■ ASSIGNED TASK ■
Leaving out every image, restate all the records word for word.
----- EXERCISE MATERIAL
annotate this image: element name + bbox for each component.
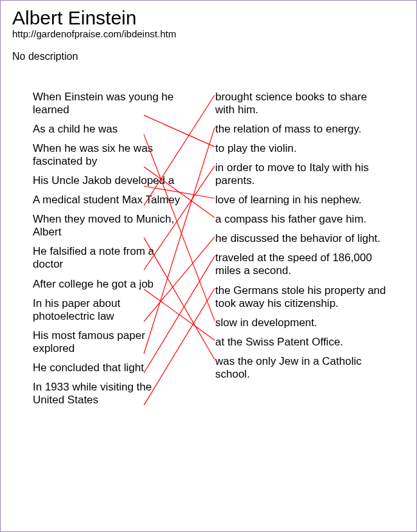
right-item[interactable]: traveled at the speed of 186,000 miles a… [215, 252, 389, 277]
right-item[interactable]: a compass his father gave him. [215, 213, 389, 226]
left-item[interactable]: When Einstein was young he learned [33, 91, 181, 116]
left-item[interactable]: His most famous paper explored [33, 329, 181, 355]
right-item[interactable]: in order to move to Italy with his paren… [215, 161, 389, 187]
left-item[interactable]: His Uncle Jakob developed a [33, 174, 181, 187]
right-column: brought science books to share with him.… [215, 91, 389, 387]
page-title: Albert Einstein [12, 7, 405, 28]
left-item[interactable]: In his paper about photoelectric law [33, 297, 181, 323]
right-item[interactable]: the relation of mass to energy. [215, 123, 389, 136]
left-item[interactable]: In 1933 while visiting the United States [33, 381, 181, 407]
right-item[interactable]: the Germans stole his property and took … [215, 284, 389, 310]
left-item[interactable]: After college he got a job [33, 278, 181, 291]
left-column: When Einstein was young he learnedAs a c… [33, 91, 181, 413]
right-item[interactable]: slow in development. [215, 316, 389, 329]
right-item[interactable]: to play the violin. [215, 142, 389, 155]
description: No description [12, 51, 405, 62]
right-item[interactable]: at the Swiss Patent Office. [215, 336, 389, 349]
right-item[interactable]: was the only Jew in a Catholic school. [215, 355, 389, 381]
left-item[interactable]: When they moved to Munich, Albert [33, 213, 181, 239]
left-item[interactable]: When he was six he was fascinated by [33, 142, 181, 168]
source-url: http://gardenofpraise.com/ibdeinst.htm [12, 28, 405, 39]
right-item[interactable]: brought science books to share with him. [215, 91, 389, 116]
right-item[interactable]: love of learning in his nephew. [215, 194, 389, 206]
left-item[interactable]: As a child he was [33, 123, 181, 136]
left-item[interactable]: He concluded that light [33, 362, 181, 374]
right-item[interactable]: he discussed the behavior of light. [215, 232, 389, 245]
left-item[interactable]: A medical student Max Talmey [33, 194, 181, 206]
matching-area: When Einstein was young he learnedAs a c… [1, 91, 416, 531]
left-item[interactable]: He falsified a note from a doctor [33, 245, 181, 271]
----------
■ RESPONSE AREA ■
annotate this image: element name + bbox for each component.
right-item[interactable]: traveled at the speed of 186,000 miles a… [215, 252, 389, 277]
right-item[interactable]: a compass his father gave him. [215, 213, 389, 226]
left-item[interactable]: When Einstein was young he learned [33, 91, 181, 116]
left-item[interactable]: His most famous paper explored [33, 329, 181, 355]
right-item[interactable]: in order to move to Italy with his paren… [215, 161, 389, 187]
left-item[interactable]: His Uncle Jakob developed a [33, 174, 181, 187]
right-column: brought science books to share with him.… [215, 91, 389, 387]
page-title: Albert Einstein [12, 7, 405, 28]
left-item[interactable]: In his paper about photoelectric law [33, 297, 181, 323]
right-item[interactable]: the relation of mass to energy. [215, 123, 389, 136]
left-item[interactable]: In 1933 while visiting the United States [33, 381, 181, 407]
right-item[interactable]: the Germans stole his property and took … [215, 284, 389, 310]
left-item[interactable]: After college he got a job [33, 278, 181, 291]
left-column: When Einstein was young he learnedAs a c… [33, 91, 181, 413]
right-item[interactable]: slow in development. [215, 316, 389, 329]
right-item[interactable]: to play the violin. [215, 142, 389, 155]
description: No description [12, 51, 405, 62]
right-item[interactable]: at the Swiss Patent Office. [215, 336, 389, 349]
right-item[interactable]: was the only Jew in a Catholic school. [215, 355, 389, 381]
left-item[interactable]: When they moved to Munich, Albert [33, 213, 181, 239]
left-item[interactable]: When he was six he was fascinated by [33, 142, 181, 168]
source-url: http://gardenofpraise.com/ibdeinst.htm [12, 28, 405, 39]
right-item[interactable]: brought science books to share with him. [215, 91, 389, 116]
right-item[interactable]: love of learning in his nephew. [215, 194, 389, 206]
left-item[interactable]: As a child he was [33, 123, 181, 136]
left-item[interactable]: He concluded that light [33, 362, 181, 374]
right-item[interactable]: he discussed the behavior of light. [215, 232, 389, 245]
left-item[interactable]: A medical student Max Talmey [33, 194, 181, 206]
matching-area: When Einstein was young he learnedAs a c… [1, 91, 416, 531]
left-item[interactable]: He falsified a note from a doctor [33, 245, 181, 271]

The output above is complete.